The year that was, (almost) all wrapped up
''General practice is great but it’s also bloody hard''. Do you feel as though you're stumbling toward the finishing line this year too? You're not alone... Dr Simon Cowap reflects upon the (often stressful) year that was, and offers some sound advice ahead of the New Year.
I don’t know about you, but I always approach the Christmas break like an under-prepared jogger staggering towards the finish of a fun run. Started out in high spirits, went OK in the middle but by now it’s a lot less fun and seems to be going on forever. Never was a bit of time off so sorely needed!
General practice is a demanding business. It can also be very rewarding, but for most of us the demands and rewards are pretty finely balanced. So called ‘burnout’ is common in the health profession – over half of Australian GPs have considered leaving practice because of work stress. At its most serious we’re all aware of the tragic spate of medical suicides in recent years, particularly amongst junior hospital staff.
For me at least, there’s probably something about the end of year deadline that makes this time of year particularly taxing, but it’s worth taking stock of what makes our line of work particularly stressful. In general, we experience stress when we have more demands placed on us than we have the resources to deal with. Research into the stress of metropolitan general practice suggests the most frequent stressors GPs experience include time pressure, paperwork, phone interruptions, difficult to manage patients and earning enough money. The most severe sources of stress include threat of litigation, time pressure, earning enough money and difficult to manage patients. Unrealistic expectations also feature on both lists. In other words, we have too many interruptions, too many difficult patients, too much litigation and paperwork and not enough time or money. And no magic wand to resolve all the diabolically difficult situations our patients find themselves in.
These are mostly situational or external factors. But there are also things about us, personal attributes that made us want to do medicine in the first place and by and large help us be good doctors, that affect how we respond to these stressors. While many of us didn’t take kindly to the RACGP PLAN activity, most of us are nonetheless very self-reflective and our own sternest critics. Personality traits like empathy, having high standards, being driven, diligent, self-critical and responsible are common among doctors. I want my own medic to have these qualities, but they do tend to make us more vulnerable to stress.
Stresses, both internal and external, abound in general practice. What factors have been shown to help us cope? On the resources side, it would be great if the Medicare rebate was at least double and we were appropriately remunerated for spending more time with our complex patients. But while Santa might bring me a revamped MBS schedule that rewards chronic care and time intensive mental health consultations, I doubt the health minister will. Another hour or two in the day would also be helpful, but that’s beyond even Santa.
When it comes to difficult patients, there’s no denying we do need to establish strong boundaries. Many of us probably do need to strengthen our internal border force. But while simple slogans are useful in politics, in reality it’s hard to be empathic and have good rapport while remaining completely immune to our patient’s emotions. Dealing with extremely distressed, anxious or demanding patients inevitably takes some sort of a toll. And sometimes it’s impossible not to resonate somewhat with the sheer sadness of some things we encounter.

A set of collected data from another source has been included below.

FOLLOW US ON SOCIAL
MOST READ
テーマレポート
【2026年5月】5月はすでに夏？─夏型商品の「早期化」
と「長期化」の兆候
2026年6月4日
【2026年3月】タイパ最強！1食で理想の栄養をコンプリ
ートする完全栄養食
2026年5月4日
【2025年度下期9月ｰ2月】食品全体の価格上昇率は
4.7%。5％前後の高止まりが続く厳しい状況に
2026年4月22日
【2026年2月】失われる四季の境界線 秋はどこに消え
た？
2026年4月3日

Given that a degree of stress is inevitable, we do need to get familiar with how we personally respond and acknowledge when we are having a bad day. Not always easy though. More often than not it’s the kids or the partner who notice it first. ‘Dad why are you so cranky today?’ ‘CRANKY?? I’M NOT CRANKY… ‘
Personally, I find exercise the simplest and most effective way of dispelling the effects of a hard day in the surgery – though like my patients the days when I most need it are the hardest to get motivated. Shouldn’t I just stay on the couch and open a bottle of wine? As GPs we’re all familiar with stress management and I’m not going to try teaching you how to suck eggs. It’s not what to do, but making sure you do it that’s hard. As Mahatma Ghandi allegedly said ‘I meditate for an hour every day, except when the @#*% is really hitting the fan and there’s no time for absolutely anything and then I do it for two.’
But dealing with stress is not something we should do entirely on our own. Research suggests strong personal and professional relationships are the biggest factor in facilitating emotional resilience. Again, I’d say personally apart from exercise the ability to have a good informal debrief with colleagues is probably the thing I find most useful after a tough day. And it’s not just when you’re feeling stressed – improving your professional network and having a sense of camaraderie really helps insulate us from the negative effects of stress.
General practice is great but it’s also bloody hard. Congratulations on making it through the year and take the time to look after yourself and your colleagues this Christmas and in to 2019!
Dr Simon Cowap MBBS (Hons), FRACGP
Simon is something of an accidental GP who likes to pretend he’s an artist trapped in a professional’s body. He dropped out of his first degree (arts) and went to London to play bass guitar in a band too musically challenged even for punks. Dropping back in to university, he subsequently also failed to complete a science degree and a Masters of philosophy. His remarkable lack of artistic success has been continued by the non-publication of his several novels. Somewhere along the line he did finish a medical degree. He still harbours dreams of literary success but his family have forbidden him to give up the day job.